(Dataset entries)
##########
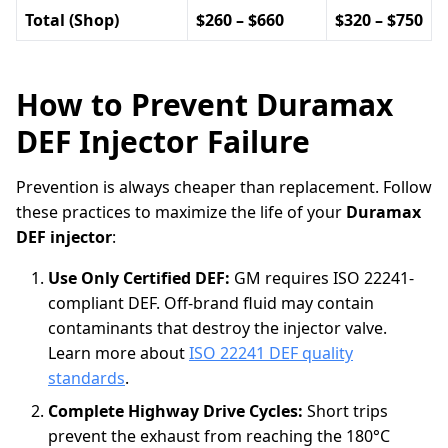
Total (Shop)
$260 – $660
$320 – $750
How to Prevent Duramax
DEF Injector Failure
Prevention is always cheaper than replacement. Follow
these practices to maximize the life of your
Duramax
DEF injector
:
Use Only Certified DEF:
GM requires ISO 22241-
compliant DEF. Off-brand fluid may contain
contaminants that destroy the injector valve.
Learn more about
ISO 22241 DEF quality
standards
.
Complete Highway Drive Cycles:
Short trips
prevent the exhaust from reaching the 180°C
##########
The task =
Transcribe all lines above exactly, skipping pictures.

Completed task =
Total (Shop)
$260 – $660
$320 – $750
How to Prevent Duramax
DEF Injector Failure
Prevention is always cheaper than replacement. Follow
these practices to maximize the life of your
Duramax
DEF injector
:
Use Only Certified DEF:
GM requires ISO 22241-
compliant DEF. Off-brand fluid may contain
contaminants that destroy the injector valve.
Learn more about
ISO 22241 DEF quality
standards
.
Complete Highway Drive Cycles:
Short trips
prevent the exhaust from reaching the 180°C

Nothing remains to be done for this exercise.